Libertaire, avec de temps en temps des sympathies pour la quatrième internationale façon LCR, je n'ai jamais appartenu à aucune organisation politique. M'étant toujours imaginé gauchiste, mon indépendance m'a permis de traverser quelques décennies sans être obligé de renier les idées que j'avais défendues depuis mes plus jeunes années. Ainsi, au grand dam de ma famille et de la plupart de mes amis, j'ai refusé de faire la fête le 10 mai 1981, la victoire de la social-démocratie ne pouvant remporter mon adhésion. Mon mépris buñuélien pour la bourgeoisie n'a d'égal que la méfiance que génère l'accession au pouvoir de quelque faction que ce soit. Le programme commun m'était apparu dès sa fondation comme une tentative, qui s'avèrera réussie, du Parti Socialiste pour se débarrasser définitivement du PC qui abandonna l'idéologie au profit d'une stratégie électoraliste qui lui sera fatale.
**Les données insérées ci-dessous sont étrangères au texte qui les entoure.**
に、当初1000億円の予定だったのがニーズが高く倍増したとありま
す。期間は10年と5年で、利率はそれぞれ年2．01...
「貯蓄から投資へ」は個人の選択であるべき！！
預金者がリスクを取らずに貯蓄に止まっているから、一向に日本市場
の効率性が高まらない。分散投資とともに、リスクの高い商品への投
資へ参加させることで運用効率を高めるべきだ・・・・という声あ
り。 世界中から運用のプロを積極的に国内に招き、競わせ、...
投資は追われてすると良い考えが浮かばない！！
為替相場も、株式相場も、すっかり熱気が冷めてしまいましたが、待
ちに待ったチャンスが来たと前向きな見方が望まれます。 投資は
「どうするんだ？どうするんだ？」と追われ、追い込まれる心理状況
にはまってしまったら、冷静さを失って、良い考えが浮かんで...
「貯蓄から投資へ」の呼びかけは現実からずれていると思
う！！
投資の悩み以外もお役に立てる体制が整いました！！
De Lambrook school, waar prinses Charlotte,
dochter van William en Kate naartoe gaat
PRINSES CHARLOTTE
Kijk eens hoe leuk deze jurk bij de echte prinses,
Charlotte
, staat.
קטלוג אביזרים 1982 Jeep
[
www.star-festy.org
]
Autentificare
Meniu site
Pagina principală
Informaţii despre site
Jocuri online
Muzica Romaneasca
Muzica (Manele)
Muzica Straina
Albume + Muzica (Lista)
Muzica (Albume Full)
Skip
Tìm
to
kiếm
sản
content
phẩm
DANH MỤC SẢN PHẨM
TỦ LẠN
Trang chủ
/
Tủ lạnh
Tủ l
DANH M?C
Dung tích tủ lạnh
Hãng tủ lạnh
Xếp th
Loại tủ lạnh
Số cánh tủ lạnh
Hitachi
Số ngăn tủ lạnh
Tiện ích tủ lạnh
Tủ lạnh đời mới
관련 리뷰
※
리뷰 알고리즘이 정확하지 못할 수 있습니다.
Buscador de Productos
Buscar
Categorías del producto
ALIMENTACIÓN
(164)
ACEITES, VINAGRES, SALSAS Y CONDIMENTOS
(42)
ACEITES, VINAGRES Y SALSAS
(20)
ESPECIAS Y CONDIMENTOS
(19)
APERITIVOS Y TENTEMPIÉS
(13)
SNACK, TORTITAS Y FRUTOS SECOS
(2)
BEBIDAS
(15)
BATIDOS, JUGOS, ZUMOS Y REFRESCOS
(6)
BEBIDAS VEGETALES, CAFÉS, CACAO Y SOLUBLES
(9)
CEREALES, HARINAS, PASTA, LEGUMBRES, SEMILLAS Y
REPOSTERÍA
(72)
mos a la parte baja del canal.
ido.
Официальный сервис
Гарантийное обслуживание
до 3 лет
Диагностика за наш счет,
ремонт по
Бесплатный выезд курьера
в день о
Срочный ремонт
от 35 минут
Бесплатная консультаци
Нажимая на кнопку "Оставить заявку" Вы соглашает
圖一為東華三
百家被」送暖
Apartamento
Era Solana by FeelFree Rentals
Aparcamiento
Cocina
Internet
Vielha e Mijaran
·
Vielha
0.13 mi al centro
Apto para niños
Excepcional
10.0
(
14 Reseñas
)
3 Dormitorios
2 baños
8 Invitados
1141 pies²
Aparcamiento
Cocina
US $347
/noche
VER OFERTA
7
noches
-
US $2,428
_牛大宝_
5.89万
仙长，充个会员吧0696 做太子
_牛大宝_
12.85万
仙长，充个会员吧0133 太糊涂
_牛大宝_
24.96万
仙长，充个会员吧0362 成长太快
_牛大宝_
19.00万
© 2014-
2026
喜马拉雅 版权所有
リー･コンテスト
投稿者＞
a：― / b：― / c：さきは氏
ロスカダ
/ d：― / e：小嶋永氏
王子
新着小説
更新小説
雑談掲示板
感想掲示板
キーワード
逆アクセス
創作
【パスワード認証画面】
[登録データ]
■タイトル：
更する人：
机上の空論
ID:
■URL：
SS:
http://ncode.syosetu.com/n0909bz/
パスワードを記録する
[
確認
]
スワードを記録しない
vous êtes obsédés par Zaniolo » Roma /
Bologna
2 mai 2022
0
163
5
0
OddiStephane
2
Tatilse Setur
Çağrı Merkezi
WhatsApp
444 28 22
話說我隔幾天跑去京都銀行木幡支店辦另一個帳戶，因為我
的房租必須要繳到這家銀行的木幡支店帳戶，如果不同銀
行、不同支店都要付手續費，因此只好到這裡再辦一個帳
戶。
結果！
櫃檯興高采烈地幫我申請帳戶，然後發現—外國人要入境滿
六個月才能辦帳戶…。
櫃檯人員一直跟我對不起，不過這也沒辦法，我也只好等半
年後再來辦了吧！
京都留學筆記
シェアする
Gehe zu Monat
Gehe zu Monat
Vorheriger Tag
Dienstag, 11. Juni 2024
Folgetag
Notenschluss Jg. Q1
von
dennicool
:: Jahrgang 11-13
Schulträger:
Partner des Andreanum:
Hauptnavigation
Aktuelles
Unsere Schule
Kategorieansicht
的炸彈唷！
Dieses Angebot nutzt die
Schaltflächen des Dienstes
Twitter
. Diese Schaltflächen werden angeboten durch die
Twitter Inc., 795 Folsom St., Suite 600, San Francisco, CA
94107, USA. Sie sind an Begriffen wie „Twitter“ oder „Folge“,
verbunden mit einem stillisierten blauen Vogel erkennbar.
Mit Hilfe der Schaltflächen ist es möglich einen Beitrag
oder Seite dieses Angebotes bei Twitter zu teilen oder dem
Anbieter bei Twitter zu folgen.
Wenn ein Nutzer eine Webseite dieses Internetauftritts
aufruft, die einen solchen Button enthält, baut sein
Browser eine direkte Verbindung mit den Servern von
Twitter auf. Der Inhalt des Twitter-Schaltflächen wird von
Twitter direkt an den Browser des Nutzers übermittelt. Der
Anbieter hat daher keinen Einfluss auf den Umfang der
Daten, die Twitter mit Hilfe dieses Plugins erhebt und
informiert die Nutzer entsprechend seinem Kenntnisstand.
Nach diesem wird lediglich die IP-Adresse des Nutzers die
Mon attachement prudent au PC est lié à ma pratique professionnelle. Lorsque j'ai commencé à travailler dans le cinéma, nombreux techniciens et intellectuels y appartenaient et les villes qui accueillaient les projets musicaux créatifs étaient presque toujours entre leurs mains. Un des rares politiciens que j'ai rencontré qui m'ait inspiré du respect fut Jack Ralite avec qui je dînai un soir chez Joe Allen ! Encore aujourd'hui, ses positions sur la culture m'épatent par leur clarté et leur bon sens. Je fus donc un sincère compagnon de route lorsque je faisais de la musique pour Unicité, la société de production audiovisuelle qui dépendait du Parti Communiste, alors que le soir avec mes camarades nous continuions à les appeler "les révisos". La Révolution d'octobre n'avait, à mes yeux, durer que quelques semaines, la suite n'étant plus qu'une très longue série de dérives et de déconvenues qui mèneraient au stalinisme et aux illusions à perdre des générations successives de révoltés contre l'exploitation de l'homme par l'homme.
En France, la sensibilité des communistes au phénomène culturel a montré leur sincérité et leur efficacité. C'est en ces termes et sur ce sujet que j'acceptai de rencontrer nos élus. Au delà des critiques qui ont été exprimées et débattues sur la politique municipale, nous avons essentiellement retenu l'intervention d'un jeune de 24 ans présent à la réunion. Il ne veut pas qu'on l'occupe, il veut faire. Il souhaite que la municipalité donne des moyens à toute cette jeune bande de musiciens, de graphistes, de cinéastes, d'ingénieurs du son, d'informaticiens qui ne demandent qu'à apprendre et agir. Ils sont nombreux et généreux, affirmant qu'il faut que ça bouge pour que tous les autres les rejoignent. Ils ont besoin d'un lieu, de l'équiper, et pas dans quatre ans, mais tout de suite ! La jeunesse des quartiers qui s'ennuie ne peut que faire des bêtises. C'est d'ailleurs le lot de tout un chacun. L'inactivité pousse toujours à se comporter de façon inepte. Lorsqu'il n'y a rien en bas des immeubles, on fait avec les moyens du bord. Lorsqu'il n'y a plus rien à bord, on se saborde. Rencontrer des jeunes gens qui fuient l'apathie cynique du monde en continuant à rêver avec fougue et détermination donne du baume au cœur. C'est avant tout vers eux que les politiques doivent se tourner et déployer tous les moyens dont ils disposent pour les désenclaver et leur donner de quoi construire. Ils sont l'avenir. Pas seulement le leur, mais aussi le nôtre.